MIAMI — Crewmembers aboard the Coast Guard Cutter Isaac Mayo repatriated 58 Cuban migrants to Bahia de Cabañas, Cuba, Tuesday.
This repatriation is a result of five separate migrant interdictions at sea in the south Florida Straits. These events were Cubans trying to illegally enter the United States on unseaworthy vessels commonly called “rustics” or “chugs.” In these instances the Coast Guard not only helped secure the U.S. border, but they also prevented these perilous ocean voyages from ending in tragedy.
One event highlights just how dangerous these migration attempts have become. On Dec. 17 a Coast Guard aircraft located an unseaworthy migrant vessel that was partially submerged with 12 people on board. The Coast Guard deployed two life rafts from the aircraft for the migrants to embark while their home-made vessel sunk nearly 100 miles southwest of Key West, Fl. The Coast Guard Cutter Isaac Mayo arrived on scene and rescued the 12 distressed migrants from the life rafts.
On the same day and within hours of the rescue of the 12 migrants from the life rafts, the Isaac Mayo interdicted three other vessels carrying 37 migrants. These vessels were also considered unseaworthy and the illegal voyages could have resulted in more tragic endings.
“Homemade vessels with no navigation or lifesaving equipment trying to cross these dangerous waters is a recipe for disaster. On this day, it is safe to say the Coast Guard and the Isaac Mayo crew saved 58 lives,” said Cmdr. Tim Cronin, Coast Guard 7th District deputy chief of law enforcement. “There is a legal and safe way to enter the United States…this is not it. The Coast Guard’s priority in the Florida Straits is to protect people from the sea, but we also work hand in hand with our Customs and Border Protection to secure our borders from illegal entry.”

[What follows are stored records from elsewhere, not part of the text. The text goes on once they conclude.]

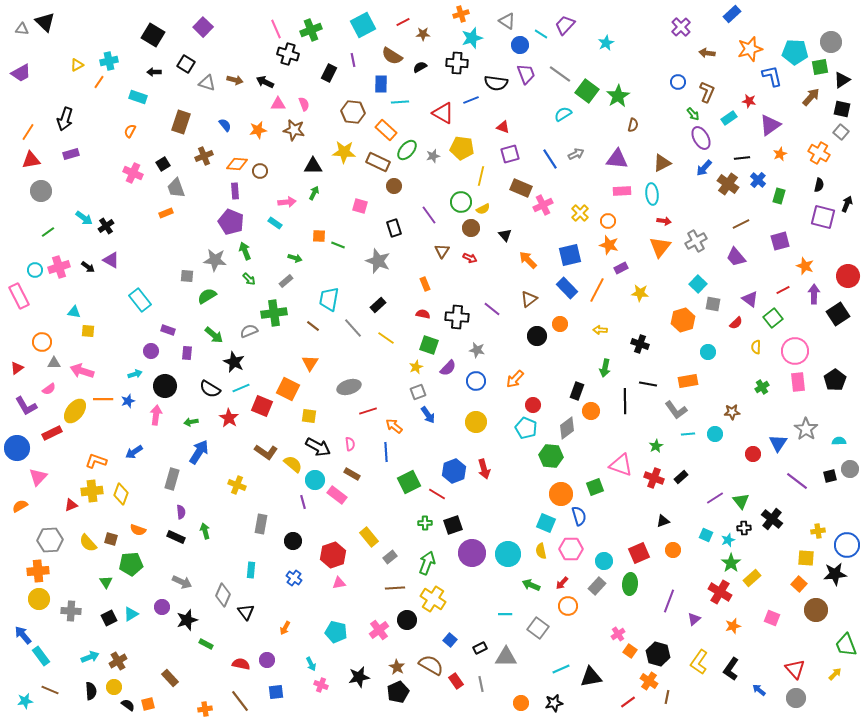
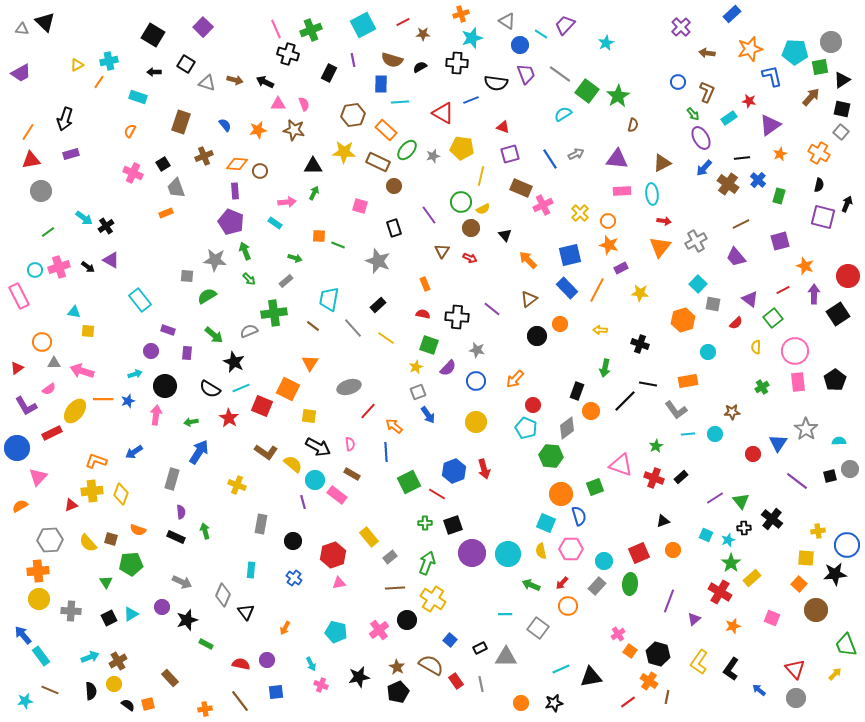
brown semicircle at (392, 56): moved 4 px down; rotated 15 degrees counterclockwise
brown hexagon at (353, 112): moved 3 px down; rotated 15 degrees counterclockwise
black line at (625, 401): rotated 45 degrees clockwise
red line at (368, 411): rotated 30 degrees counterclockwise
yellow circle at (114, 687): moved 3 px up
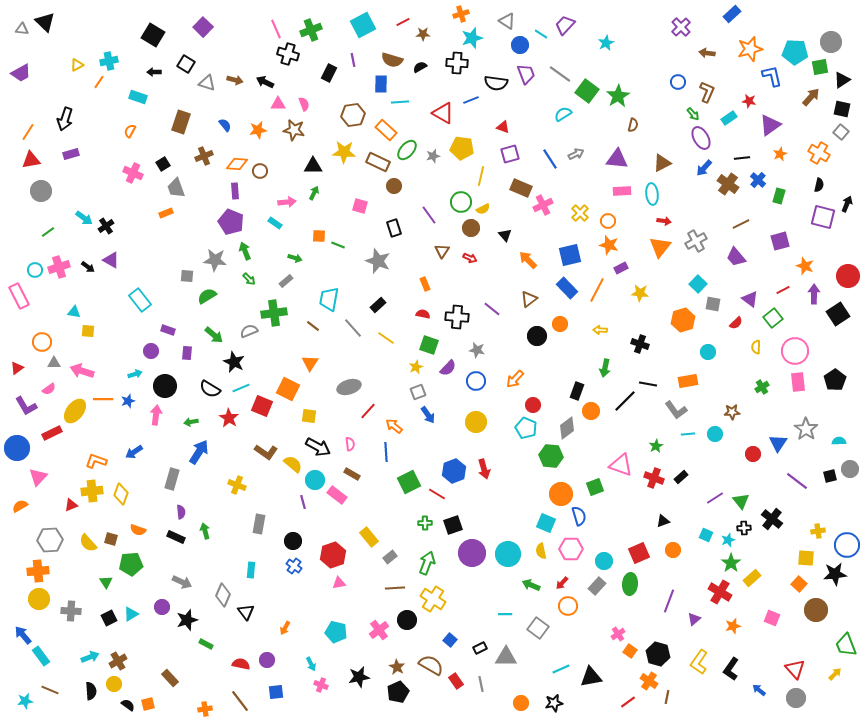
gray rectangle at (261, 524): moved 2 px left
blue cross at (294, 578): moved 12 px up
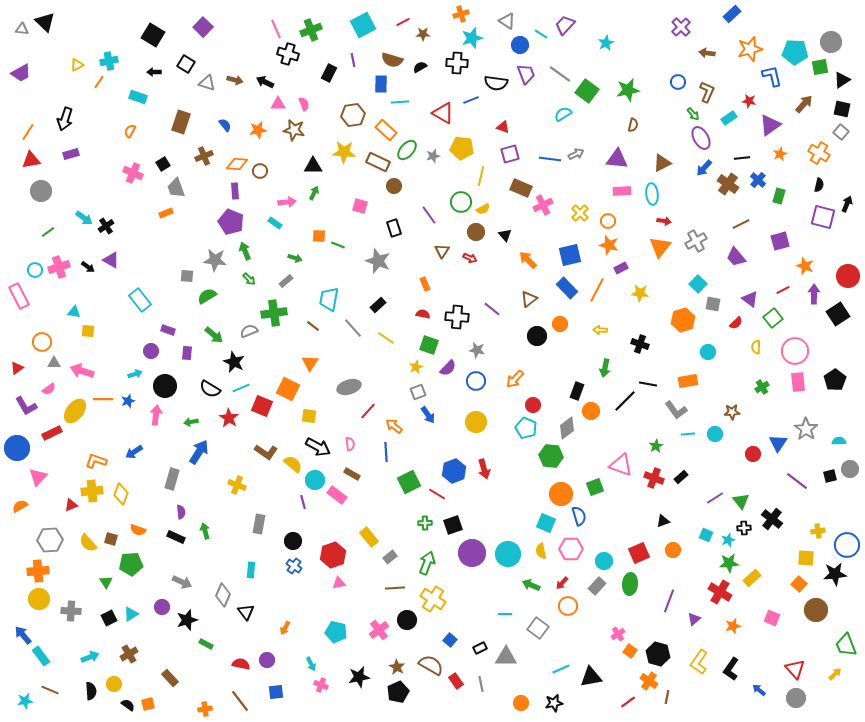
green star at (618, 96): moved 10 px right, 6 px up; rotated 20 degrees clockwise
brown arrow at (811, 97): moved 7 px left, 7 px down
blue line at (550, 159): rotated 50 degrees counterclockwise
brown circle at (471, 228): moved 5 px right, 4 px down
green star at (731, 563): moved 2 px left; rotated 30 degrees clockwise
brown cross at (118, 661): moved 11 px right, 7 px up
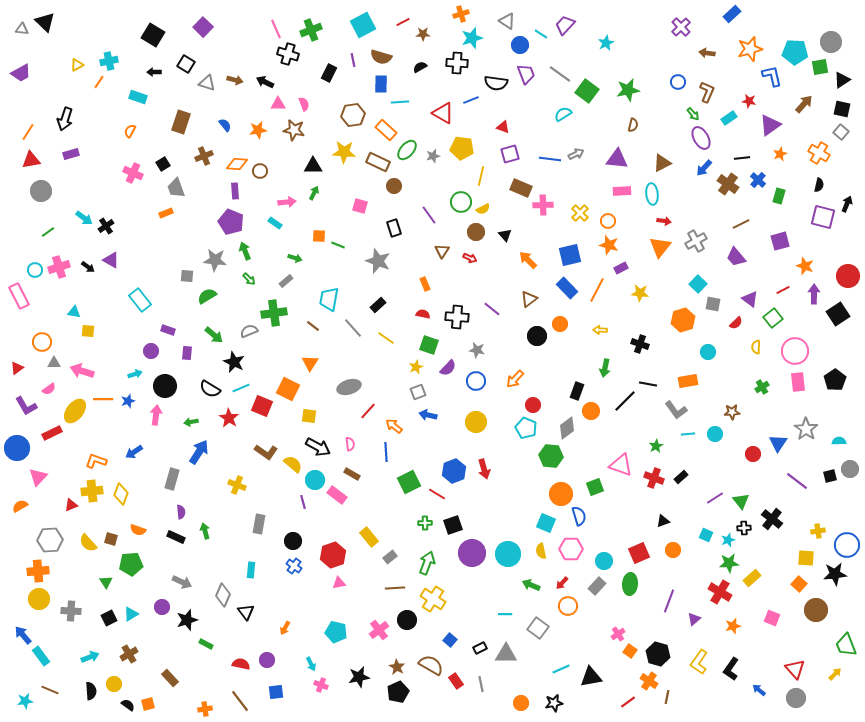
brown semicircle at (392, 60): moved 11 px left, 3 px up
pink cross at (543, 205): rotated 24 degrees clockwise
blue arrow at (428, 415): rotated 138 degrees clockwise
gray triangle at (506, 657): moved 3 px up
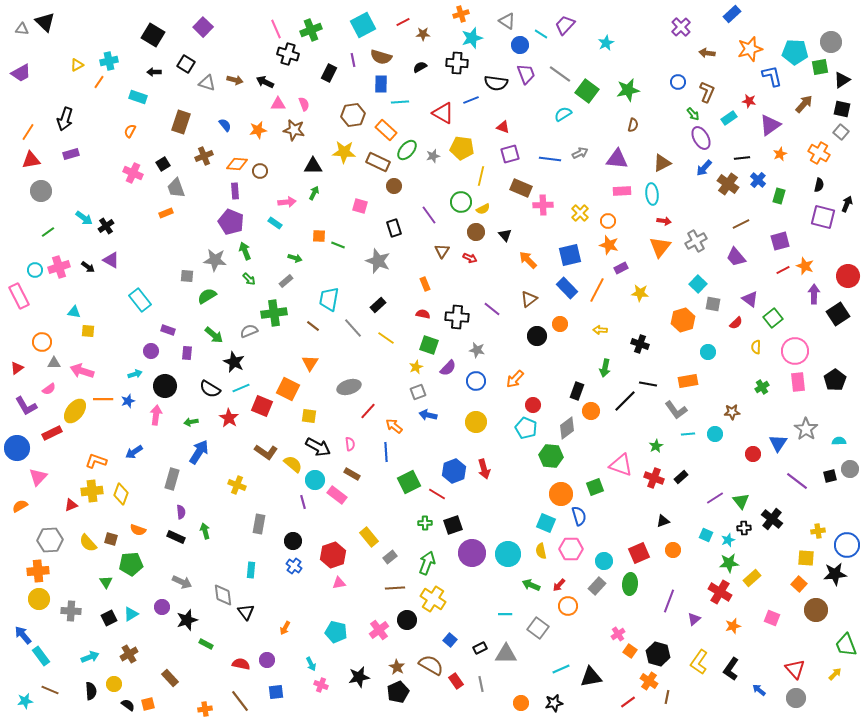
gray arrow at (576, 154): moved 4 px right, 1 px up
red line at (783, 290): moved 20 px up
red arrow at (562, 583): moved 3 px left, 2 px down
gray diamond at (223, 595): rotated 30 degrees counterclockwise
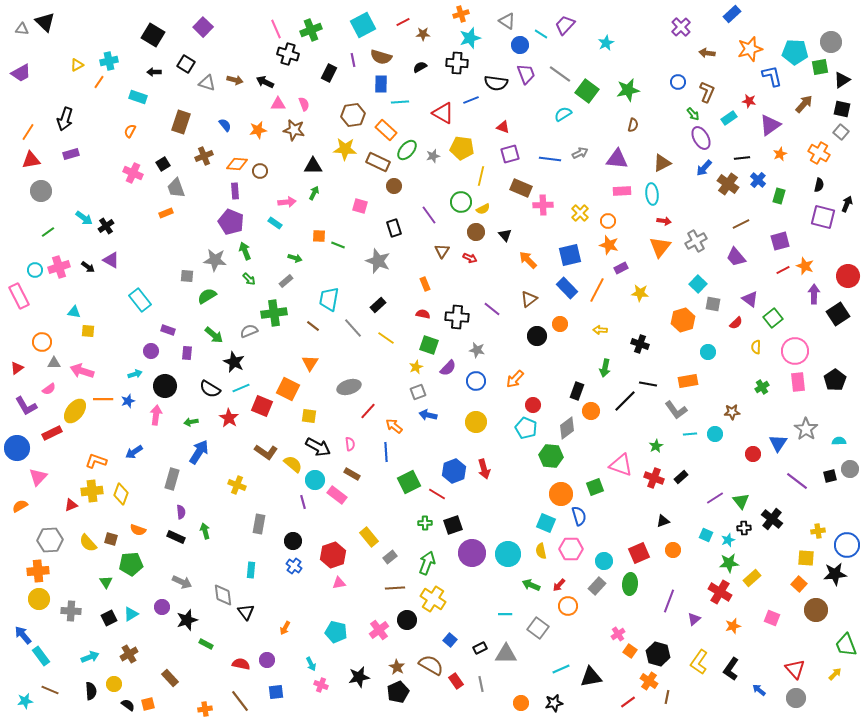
cyan star at (472, 38): moved 2 px left
yellow star at (344, 152): moved 1 px right, 3 px up
cyan line at (688, 434): moved 2 px right
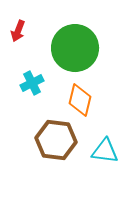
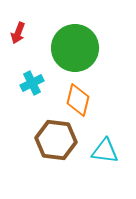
red arrow: moved 2 px down
orange diamond: moved 2 px left
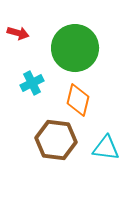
red arrow: rotated 95 degrees counterclockwise
cyan triangle: moved 1 px right, 3 px up
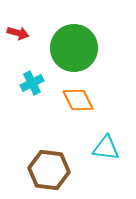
green circle: moved 1 px left
orange diamond: rotated 40 degrees counterclockwise
brown hexagon: moved 7 px left, 30 px down
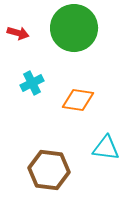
green circle: moved 20 px up
orange diamond: rotated 56 degrees counterclockwise
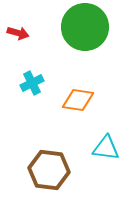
green circle: moved 11 px right, 1 px up
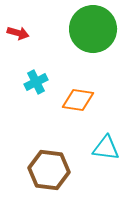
green circle: moved 8 px right, 2 px down
cyan cross: moved 4 px right, 1 px up
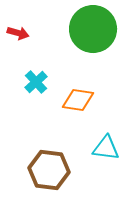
cyan cross: rotated 15 degrees counterclockwise
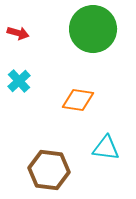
cyan cross: moved 17 px left, 1 px up
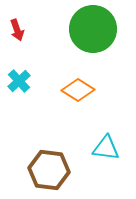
red arrow: moved 1 px left, 3 px up; rotated 55 degrees clockwise
orange diamond: moved 10 px up; rotated 24 degrees clockwise
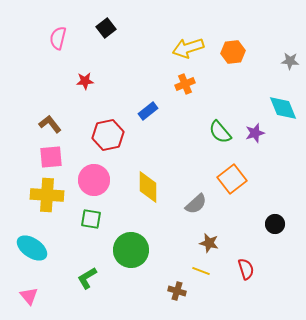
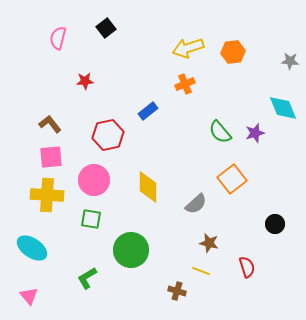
red semicircle: moved 1 px right, 2 px up
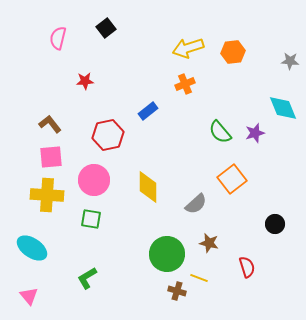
green circle: moved 36 px right, 4 px down
yellow line: moved 2 px left, 7 px down
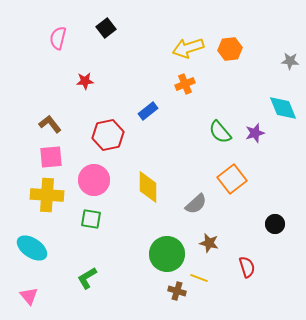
orange hexagon: moved 3 px left, 3 px up
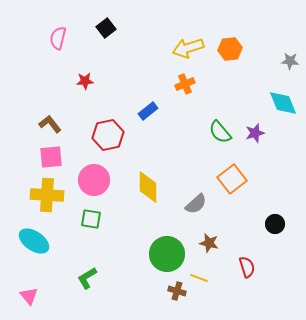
cyan diamond: moved 5 px up
cyan ellipse: moved 2 px right, 7 px up
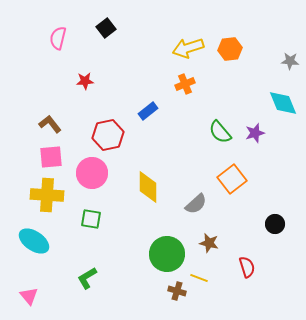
pink circle: moved 2 px left, 7 px up
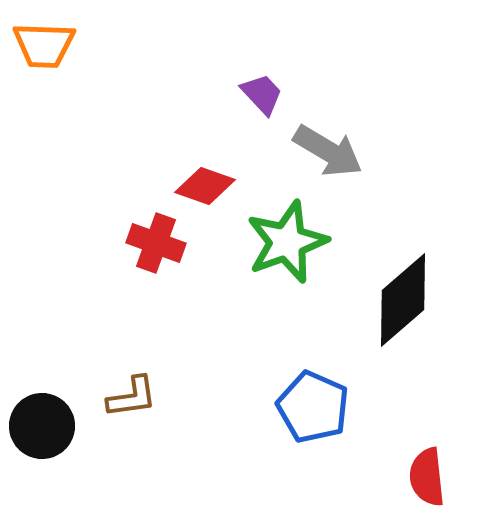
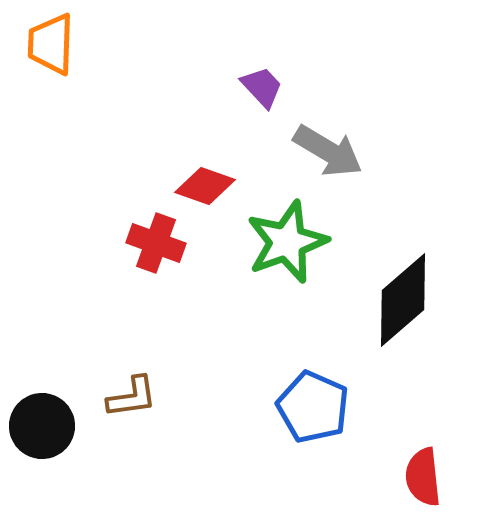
orange trapezoid: moved 7 px right, 1 px up; rotated 90 degrees clockwise
purple trapezoid: moved 7 px up
red semicircle: moved 4 px left
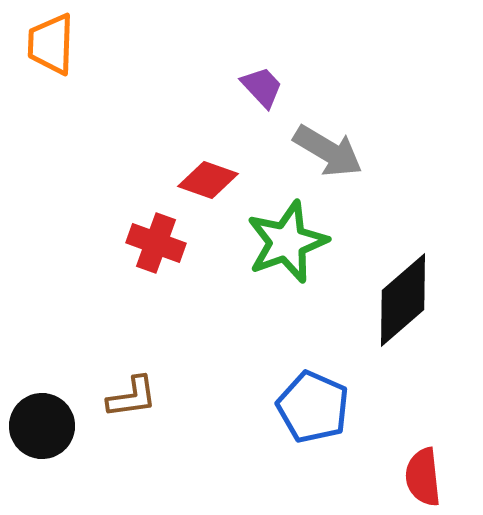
red diamond: moved 3 px right, 6 px up
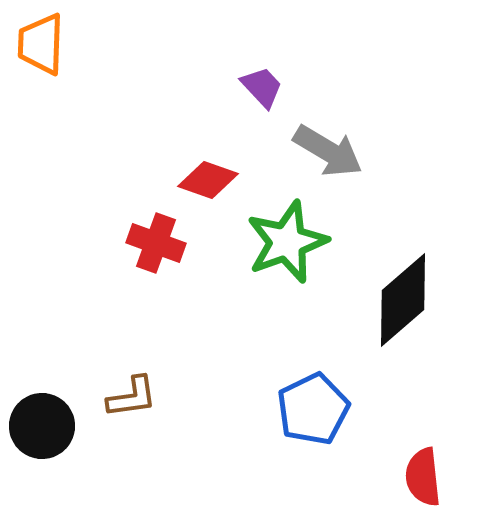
orange trapezoid: moved 10 px left
blue pentagon: moved 2 px down; rotated 22 degrees clockwise
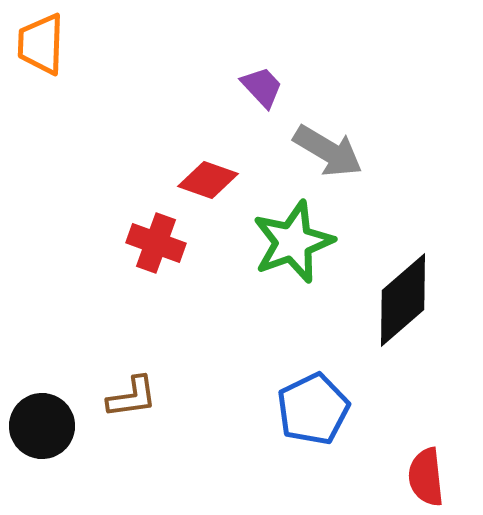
green star: moved 6 px right
red semicircle: moved 3 px right
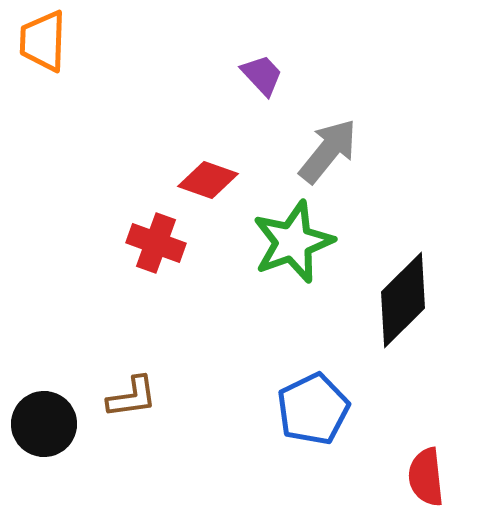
orange trapezoid: moved 2 px right, 3 px up
purple trapezoid: moved 12 px up
gray arrow: rotated 82 degrees counterclockwise
black diamond: rotated 4 degrees counterclockwise
black circle: moved 2 px right, 2 px up
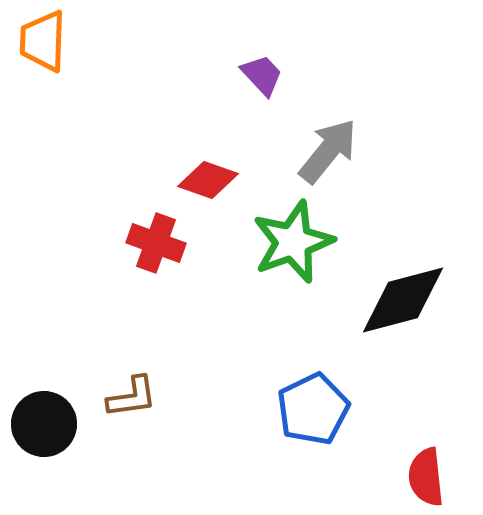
black diamond: rotated 30 degrees clockwise
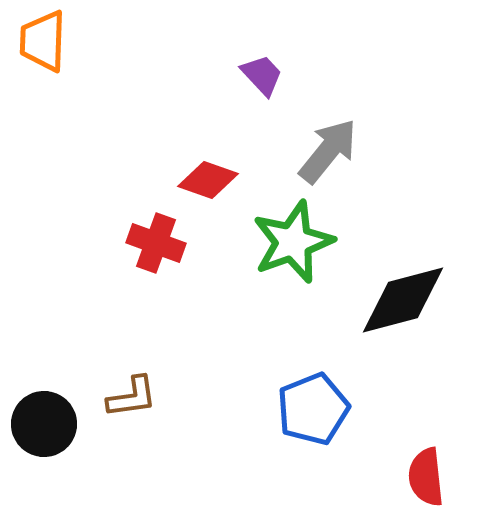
blue pentagon: rotated 4 degrees clockwise
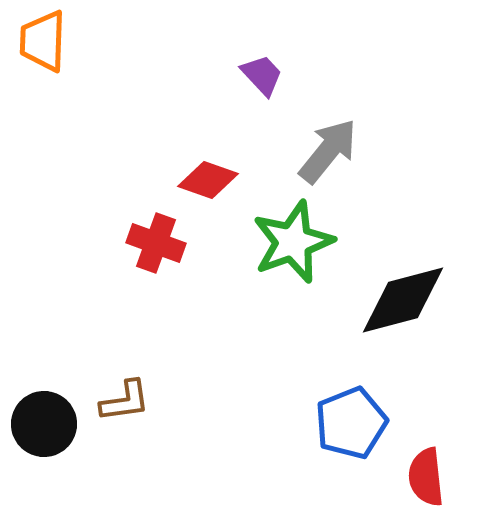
brown L-shape: moved 7 px left, 4 px down
blue pentagon: moved 38 px right, 14 px down
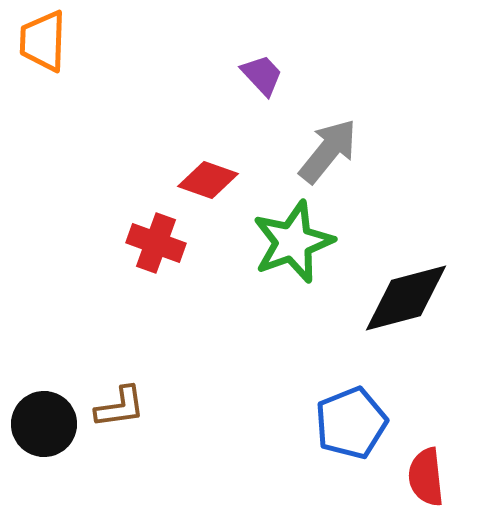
black diamond: moved 3 px right, 2 px up
brown L-shape: moved 5 px left, 6 px down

Coast Guard Cutter Isaac Mayo is a 154-foot fast response cutter homeported in Key West.
Since Oct. 1, the Coast Guard 7th District estimates that 1,307 Cubans have attempted to illegally migrate via the sea. These numbers represent the total amount of at-sea interdictions, landings and disruptions in the Florida Straits, the Caribbean and Atlantic.